(Collection entries)
★ ★ ★ ★
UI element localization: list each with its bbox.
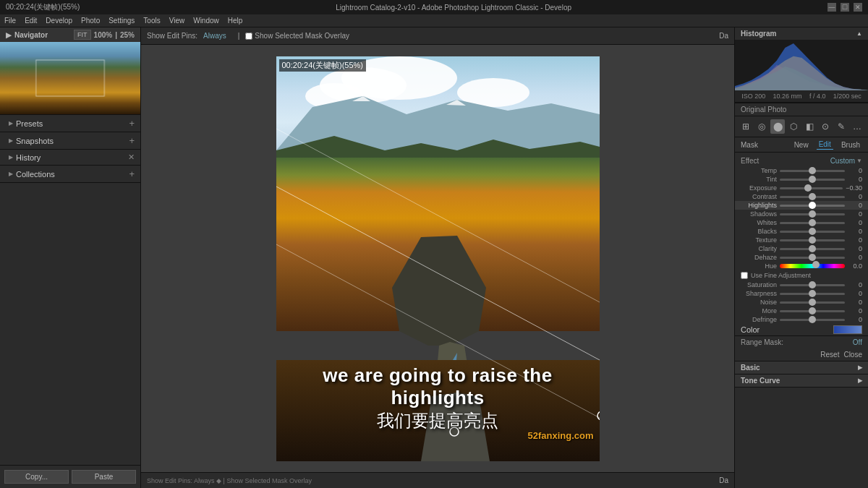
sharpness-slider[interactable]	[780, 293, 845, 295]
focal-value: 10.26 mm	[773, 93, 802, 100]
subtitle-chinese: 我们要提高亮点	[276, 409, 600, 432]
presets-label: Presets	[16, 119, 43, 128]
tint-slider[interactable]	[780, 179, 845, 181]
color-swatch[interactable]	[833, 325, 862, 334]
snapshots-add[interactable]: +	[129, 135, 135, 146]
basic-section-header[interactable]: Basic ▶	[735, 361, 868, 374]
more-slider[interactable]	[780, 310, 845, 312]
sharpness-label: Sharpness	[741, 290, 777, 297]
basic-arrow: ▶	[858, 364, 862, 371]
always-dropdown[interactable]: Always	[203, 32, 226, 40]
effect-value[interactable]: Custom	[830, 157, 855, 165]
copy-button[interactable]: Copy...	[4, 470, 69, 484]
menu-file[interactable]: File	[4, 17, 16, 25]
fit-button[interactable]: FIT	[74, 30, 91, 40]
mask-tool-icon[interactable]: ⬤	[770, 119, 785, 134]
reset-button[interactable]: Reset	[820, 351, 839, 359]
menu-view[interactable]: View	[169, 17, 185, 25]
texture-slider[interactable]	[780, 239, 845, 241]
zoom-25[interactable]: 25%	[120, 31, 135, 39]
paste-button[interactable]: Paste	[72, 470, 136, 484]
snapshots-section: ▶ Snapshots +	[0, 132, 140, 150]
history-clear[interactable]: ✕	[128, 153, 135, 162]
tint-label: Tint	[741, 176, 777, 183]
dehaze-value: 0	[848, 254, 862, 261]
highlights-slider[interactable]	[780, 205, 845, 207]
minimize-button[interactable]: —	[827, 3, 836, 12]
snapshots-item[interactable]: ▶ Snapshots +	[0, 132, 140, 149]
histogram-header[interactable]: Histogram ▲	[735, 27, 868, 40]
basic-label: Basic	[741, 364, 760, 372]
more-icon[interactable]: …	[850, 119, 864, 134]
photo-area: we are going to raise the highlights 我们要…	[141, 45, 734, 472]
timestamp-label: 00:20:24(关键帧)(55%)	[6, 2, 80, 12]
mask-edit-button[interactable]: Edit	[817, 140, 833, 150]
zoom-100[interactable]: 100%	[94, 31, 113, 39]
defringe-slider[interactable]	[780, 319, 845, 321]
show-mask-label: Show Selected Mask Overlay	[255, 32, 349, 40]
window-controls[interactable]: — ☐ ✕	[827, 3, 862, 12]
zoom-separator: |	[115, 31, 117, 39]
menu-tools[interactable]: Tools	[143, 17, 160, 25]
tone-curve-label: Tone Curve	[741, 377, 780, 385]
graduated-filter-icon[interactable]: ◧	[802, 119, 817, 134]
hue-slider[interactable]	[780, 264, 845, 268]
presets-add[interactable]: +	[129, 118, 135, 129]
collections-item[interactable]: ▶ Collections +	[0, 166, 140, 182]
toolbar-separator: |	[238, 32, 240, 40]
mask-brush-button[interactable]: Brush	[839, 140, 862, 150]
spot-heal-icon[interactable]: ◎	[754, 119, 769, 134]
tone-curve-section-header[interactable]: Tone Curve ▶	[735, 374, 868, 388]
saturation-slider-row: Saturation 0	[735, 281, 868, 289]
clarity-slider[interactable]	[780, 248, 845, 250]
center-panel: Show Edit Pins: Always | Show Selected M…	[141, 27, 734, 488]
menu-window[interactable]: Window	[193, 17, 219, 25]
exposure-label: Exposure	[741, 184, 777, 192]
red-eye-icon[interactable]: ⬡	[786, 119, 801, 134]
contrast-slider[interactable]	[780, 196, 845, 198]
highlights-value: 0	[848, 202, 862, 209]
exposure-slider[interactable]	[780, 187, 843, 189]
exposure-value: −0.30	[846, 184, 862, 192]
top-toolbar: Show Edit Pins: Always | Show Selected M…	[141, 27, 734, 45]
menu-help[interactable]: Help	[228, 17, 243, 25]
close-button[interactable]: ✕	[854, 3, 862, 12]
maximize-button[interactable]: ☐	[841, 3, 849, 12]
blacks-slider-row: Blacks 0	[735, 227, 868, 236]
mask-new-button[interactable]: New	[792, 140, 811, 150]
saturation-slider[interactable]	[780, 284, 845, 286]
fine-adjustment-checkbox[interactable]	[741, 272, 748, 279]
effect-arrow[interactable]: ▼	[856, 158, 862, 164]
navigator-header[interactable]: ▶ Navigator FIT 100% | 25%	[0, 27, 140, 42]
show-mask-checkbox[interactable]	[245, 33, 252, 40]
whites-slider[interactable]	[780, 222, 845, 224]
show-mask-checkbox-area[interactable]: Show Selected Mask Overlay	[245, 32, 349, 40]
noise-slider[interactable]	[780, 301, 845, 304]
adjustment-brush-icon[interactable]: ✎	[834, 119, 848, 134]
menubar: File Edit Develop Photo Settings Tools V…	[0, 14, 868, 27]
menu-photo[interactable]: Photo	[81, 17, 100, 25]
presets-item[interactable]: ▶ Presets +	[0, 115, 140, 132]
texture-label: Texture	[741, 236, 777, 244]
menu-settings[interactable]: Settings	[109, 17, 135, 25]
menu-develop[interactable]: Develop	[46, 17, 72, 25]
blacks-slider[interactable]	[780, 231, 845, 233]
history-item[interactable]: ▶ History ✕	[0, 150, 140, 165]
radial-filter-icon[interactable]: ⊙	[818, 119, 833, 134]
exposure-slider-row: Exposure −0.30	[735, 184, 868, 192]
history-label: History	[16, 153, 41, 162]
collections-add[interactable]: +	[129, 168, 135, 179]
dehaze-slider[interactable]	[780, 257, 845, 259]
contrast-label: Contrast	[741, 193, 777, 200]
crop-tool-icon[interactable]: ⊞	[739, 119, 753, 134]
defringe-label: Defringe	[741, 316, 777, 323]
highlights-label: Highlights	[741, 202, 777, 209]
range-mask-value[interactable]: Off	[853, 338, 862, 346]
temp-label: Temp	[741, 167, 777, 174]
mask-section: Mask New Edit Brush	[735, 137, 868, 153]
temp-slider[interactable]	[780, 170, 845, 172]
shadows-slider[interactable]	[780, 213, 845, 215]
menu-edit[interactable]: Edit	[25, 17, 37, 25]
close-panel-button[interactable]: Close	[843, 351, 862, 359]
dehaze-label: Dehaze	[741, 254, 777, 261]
★ ★ ★ ★
HOW TO COMPLETE THIS TASK ::
An exact repetition of all the records above is required, excluding the pictures.

ANSWER TO THIS TASK ::
UI element localization: list each with its bbox.
sharpness-slider[interactable]	[780, 293, 845, 295]
focal-value: 10.26 mm	[773, 93, 802, 100]
subtitle-chinese: 我们要提高亮点	[276, 409, 600, 432]
presets-label: Presets	[16, 119, 43, 128]
tint-slider[interactable]	[780, 179, 845, 181]
color-swatch[interactable]	[833, 325, 862, 334]
snapshots-add[interactable]: +	[129, 135, 135, 146]
basic-section-header[interactable]: Basic ▶	[735, 361, 868, 374]
more-slider[interactable]	[780, 310, 845, 312]
sharpness-label: Sharpness	[741, 290, 777, 297]
basic-arrow: ▶	[858, 364, 862, 371]
always-dropdown[interactable]: Always	[203, 32, 226, 40]
effect-value[interactable]: Custom	[830, 157, 855, 165]
copy-button[interactable]: Copy...	[4, 470, 69, 484]
menu-file[interactable]: File	[4, 17, 16, 25]
fit-button[interactable]: FIT	[74, 30, 91, 40]
mask-tool-icon[interactable]: ⬤	[770, 119, 785, 134]
reset-button[interactable]: Reset	[820, 351, 839, 359]
menu-view[interactable]: View	[169, 17, 185, 25]
texture-slider[interactable]	[780, 239, 845, 241]
zoom-25[interactable]: 25%	[120, 31, 135, 39]
paste-button[interactable]: Paste	[72, 470, 136, 484]
snapshots-section: ▶ Snapshots +	[0, 132, 140, 150]
history-clear[interactable]: ✕	[128, 153, 135, 162]
tint-label: Tint	[741, 176, 777, 183]
dehaze-value: 0	[848, 254, 862, 261]
highlights-slider[interactable]	[780, 205, 845, 207]
minimize-button[interactable]: —	[827, 3, 836, 12]
snapshots-item[interactable]: ▶ Snapshots +	[0, 132, 140, 149]
histogram-header[interactable]: Histogram ▲	[735, 27, 868, 40]
basic-label: Basic	[741, 364, 760, 372]
more-icon[interactable]: …	[850, 119, 864, 134]
photo-area: we are going to raise the highlights 我们要…	[141, 45, 734, 472]
timestamp-label: 00:20:24(关键帧)(55%)	[6, 2, 80, 12]
mask-edit-button[interactable]: Edit	[817, 140, 833, 150]
zoom-100[interactable]: 100%	[94, 31, 113, 39]
defringe-slider[interactable]	[780, 319, 845, 321]
show-mask-label: Show Selected Mask Overlay	[255, 32, 349, 40]
window-controls[interactable]: — ☐ ✕	[827, 3, 862, 12]
zoom-separator: |	[115, 31, 117, 39]
menu-tools[interactable]: Tools	[143, 17, 160, 25]
tone-curve-label: Tone Curve	[741, 377, 780, 385]
graduated-filter-icon[interactable]: ◧	[802, 119, 817, 134]
hue-slider[interactable]	[780, 264, 845, 268]
presets-add[interactable]: +	[129, 118, 135, 129]
collections-item[interactable]: ▶ Collections +	[0, 166, 140, 182]
toolbar-separator: |	[238, 32, 240, 40]
mask-brush-button[interactable]: Brush	[839, 140, 862, 150]
spot-heal-icon[interactable]: ◎	[754, 119, 769, 134]
tone-curve-section-header[interactable]: Tone Curve ▶	[735, 374, 868, 388]
saturation-slider-row: Saturation 0	[735, 281, 868, 289]
clarity-slider[interactable]	[780, 248, 845, 250]
center-panel: Show Edit Pins: Always | Show Selected M…	[141, 27, 734, 488]
menu-window[interactable]: Window	[193, 17, 219, 25]
exposure-label: Exposure	[741, 184, 777, 192]
red-eye-icon[interactable]: ⬡	[786, 119, 801, 134]
contrast-slider[interactable]	[780, 196, 845, 198]
highlights-value: 0	[848, 202, 862, 209]
exposure-slider[interactable]	[780, 187, 843, 189]
exposure-value: −0.30	[846, 184, 862, 192]
top-toolbar: Show Edit Pins: Always | Show Selected M…	[141, 27, 734, 45]
menu-help[interactable]: Help	[228, 17, 243, 25]
close-button[interactable]: ✕	[854, 3, 862, 12]
maximize-button[interactable]: ☐	[841, 3, 849, 12]
blacks-slider-row: Blacks 0	[735, 227, 868, 236]
mask-new-button[interactable]: New	[792, 140, 811, 150]
saturation-slider[interactable]	[780, 284, 845, 286]
fine-adjustment-checkbox[interactable]	[741, 272, 748, 279]
effect-arrow[interactable]: ▼	[856, 158, 862, 164]
navigator-header[interactable]: ▶ Navigator FIT 100% | 25%	[0, 27, 140, 42]
show-mask-checkbox[interactable]	[245, 33, 252, 40]
whites-slider[interactable]	[780, 222, 845, 224]
show-mask-checkbox-area[interactable]: Show Selected Mask Overlay	[245, 32, 349, 40]
noise-slider[interactable]	[780, 301, 845, 304]
adjustment-brush-icon[interactable]: ✎	[834, 119, 848, 134]
menubar: File Edit Develop Photo Settings Tools V…	[0, 14, 868, 27]
menu-photo[interactable]: Photo	[81, 17, 100, 25]
presets-item[interactable]: ▶ Presets +	[0, 115, 140, 132]
texture-label: Texture	[741, 236, 777, 244]
menu-settings[interactable]: Settings	[109, 17, 135, 25]
menu-develop[interactable]: Develop	[46, 17, 72, 25]
blacks-slider[interactable]	[780, 231, 845, 233]
history-item[interactable]: ▶ History ✕	[0, 150, 140, 165]
radial-filter-icon[interactable]: ⊙	[818, 119, 833, 134]
exposure-slider-row: Exposure −0.30	[735, 184, 868, 192]
history-label: History	[16, 153, 41, 162]
collections-add[interactable]: +	[129, 168, 135, 179]
dehaze-slider[interactable]	[780, 257, 845, 259]
contrast-label: Contrast	[741, 193, 777, 200]
crop-tool-icon[interactable]: ⊞	[739, 119, 753, 134]
defringe-label: Defringe	[741, 316, 777, 323]
highlights-label: Highlights	[741, 202, 777, 209]
range-mask-value[interactable]: Off	[853, 338, 862, 346]
temp-label: Temp	[741, 167, 777, 174]
mask-section: Mask New Edit Brush	[735, 137, 868, 153]
temp-slider[interactable]	[780, 170, 845, 172]
shadows-slider[interactable]	[780, 213, 845, 215]
menu-edit[interactable]: Edit	[25, 17, 37, 25]
close-panel-button[interactable]: Close	[843, 351, 862, 359]
dehaze-label: Dehaze	[741, 254, 777, 261]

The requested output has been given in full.